7 Defining the genelist

Starting from those differential expression results here, how do we go about getting a genelist to calculate enrichment on?

7.1 Activities

Todays exercise follows the process of getting the differentially expressed gene list using excel. You could use another spreadsheet program, or some may prefer a programming language like R .

  1. Download the full table of data from either degust, or the csv file here: Pezzini2016_SHSY5Ycelldiff_DE_table.csv. Import into excel.

  2. How many genes are differentially expressed? In these results the FDR Column contains the corrected p-value, and the ‘differentiated’ column shows the log2 fold-change of differentiated cells vs untreated cells (log2(diff)-log2(undiff)); 0 is unchanged, 1 is doubled, -1 is halved.

    • Significant at 0.01?

    • That’s a particularly large number of genes - perhaps not unexpected given how much the cells are changed this experiment. How many significant genes also have 2-fold change in expression?

    • For this workshop, get the genes with a FDR <1x10^-4 and 2x fold change. Note that this is a ridiculous threshold - most experiments yeild far less differential expression, but the difference between these two cell conditions is pretty extreme!

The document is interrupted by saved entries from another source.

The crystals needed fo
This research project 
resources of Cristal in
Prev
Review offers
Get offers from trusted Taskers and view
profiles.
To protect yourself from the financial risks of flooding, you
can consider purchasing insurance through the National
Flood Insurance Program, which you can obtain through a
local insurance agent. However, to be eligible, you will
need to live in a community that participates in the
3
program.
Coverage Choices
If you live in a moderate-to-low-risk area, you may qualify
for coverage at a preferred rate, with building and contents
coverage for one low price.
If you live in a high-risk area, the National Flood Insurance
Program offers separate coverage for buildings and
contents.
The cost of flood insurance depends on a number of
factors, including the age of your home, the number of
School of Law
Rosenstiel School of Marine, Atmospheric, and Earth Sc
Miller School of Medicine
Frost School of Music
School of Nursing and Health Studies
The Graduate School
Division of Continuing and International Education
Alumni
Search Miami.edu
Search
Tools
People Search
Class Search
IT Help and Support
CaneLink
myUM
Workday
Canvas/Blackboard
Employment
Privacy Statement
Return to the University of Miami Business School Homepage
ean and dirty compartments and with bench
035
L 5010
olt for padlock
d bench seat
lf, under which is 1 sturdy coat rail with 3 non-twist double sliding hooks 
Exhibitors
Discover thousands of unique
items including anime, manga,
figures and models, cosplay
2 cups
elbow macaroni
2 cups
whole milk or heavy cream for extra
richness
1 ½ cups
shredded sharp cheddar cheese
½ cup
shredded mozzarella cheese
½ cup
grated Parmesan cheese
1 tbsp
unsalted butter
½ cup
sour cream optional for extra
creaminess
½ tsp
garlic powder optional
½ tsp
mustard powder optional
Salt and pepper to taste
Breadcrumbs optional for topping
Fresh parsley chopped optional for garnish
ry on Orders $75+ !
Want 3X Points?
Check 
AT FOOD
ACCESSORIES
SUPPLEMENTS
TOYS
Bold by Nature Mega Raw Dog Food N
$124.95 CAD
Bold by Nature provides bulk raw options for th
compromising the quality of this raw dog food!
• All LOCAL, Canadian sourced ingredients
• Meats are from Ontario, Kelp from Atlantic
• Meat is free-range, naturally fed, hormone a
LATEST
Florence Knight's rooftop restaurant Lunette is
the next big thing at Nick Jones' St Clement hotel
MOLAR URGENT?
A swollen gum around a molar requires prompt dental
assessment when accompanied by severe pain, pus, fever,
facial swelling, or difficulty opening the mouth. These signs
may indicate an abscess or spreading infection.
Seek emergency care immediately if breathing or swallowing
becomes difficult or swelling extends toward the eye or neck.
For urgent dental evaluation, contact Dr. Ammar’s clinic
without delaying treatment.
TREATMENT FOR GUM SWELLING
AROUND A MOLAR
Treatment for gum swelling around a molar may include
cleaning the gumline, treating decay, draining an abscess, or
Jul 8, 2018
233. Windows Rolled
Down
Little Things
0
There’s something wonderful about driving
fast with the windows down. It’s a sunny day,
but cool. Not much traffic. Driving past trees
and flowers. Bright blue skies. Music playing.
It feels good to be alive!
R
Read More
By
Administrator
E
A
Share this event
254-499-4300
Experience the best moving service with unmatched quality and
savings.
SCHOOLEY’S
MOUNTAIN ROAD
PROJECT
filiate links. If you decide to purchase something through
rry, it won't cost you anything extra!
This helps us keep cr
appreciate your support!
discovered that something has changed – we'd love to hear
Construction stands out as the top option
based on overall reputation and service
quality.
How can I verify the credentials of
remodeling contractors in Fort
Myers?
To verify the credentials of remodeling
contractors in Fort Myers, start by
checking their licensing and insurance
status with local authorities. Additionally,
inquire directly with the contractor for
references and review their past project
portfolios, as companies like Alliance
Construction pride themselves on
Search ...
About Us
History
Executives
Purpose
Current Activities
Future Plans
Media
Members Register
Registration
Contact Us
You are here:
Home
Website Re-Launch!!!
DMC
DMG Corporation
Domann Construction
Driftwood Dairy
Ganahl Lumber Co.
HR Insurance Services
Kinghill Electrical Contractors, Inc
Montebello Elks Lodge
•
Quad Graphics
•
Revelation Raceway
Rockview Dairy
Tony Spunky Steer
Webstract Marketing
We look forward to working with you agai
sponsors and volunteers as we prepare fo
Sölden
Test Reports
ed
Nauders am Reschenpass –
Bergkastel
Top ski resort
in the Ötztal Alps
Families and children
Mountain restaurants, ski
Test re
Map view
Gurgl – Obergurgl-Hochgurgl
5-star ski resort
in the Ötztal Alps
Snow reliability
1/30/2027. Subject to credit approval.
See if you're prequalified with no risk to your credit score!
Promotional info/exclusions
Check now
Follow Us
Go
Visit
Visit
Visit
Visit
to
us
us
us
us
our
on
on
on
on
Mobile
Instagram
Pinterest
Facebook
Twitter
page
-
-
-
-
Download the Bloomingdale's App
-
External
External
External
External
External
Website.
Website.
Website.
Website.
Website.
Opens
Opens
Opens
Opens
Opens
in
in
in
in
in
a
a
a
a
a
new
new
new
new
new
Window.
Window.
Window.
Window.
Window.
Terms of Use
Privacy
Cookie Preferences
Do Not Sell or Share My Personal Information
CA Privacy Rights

Typically you would only filter at p<0.01 (and occasionally 2-fold change) - you might see 10s to 100s of results. However, this arbitrary threshold gives a more typical number of differentially expressed genes for downstream analysis. An alternative approach could be to take the top 500 genes.

Show There are 4923 differentially expressed genes, 2149 of which have a 2-fold change in expression. With the aggressive filtering, there are 198 genes left.
  1. How many genes are tested? This is your background.
Show 14420 genes tested.

7.2 Common gotcha

Can you find SEPT4? Because Gene name errors are widespread in the scientific literature

You can’t revert the gene names automatically (try converting it to text!). You have to avoid it in the first place by importing gene columns as ‘text’ columns in excel. See video from HUGO : https://www.genenames.org/help/faq/#!/#tocAnchor-1-25-1


7.3 Example

An example excel document showing this filtering process is here: Pezzini2016_SHSY5Ycelldiff_DE_table_filtering.xlsx.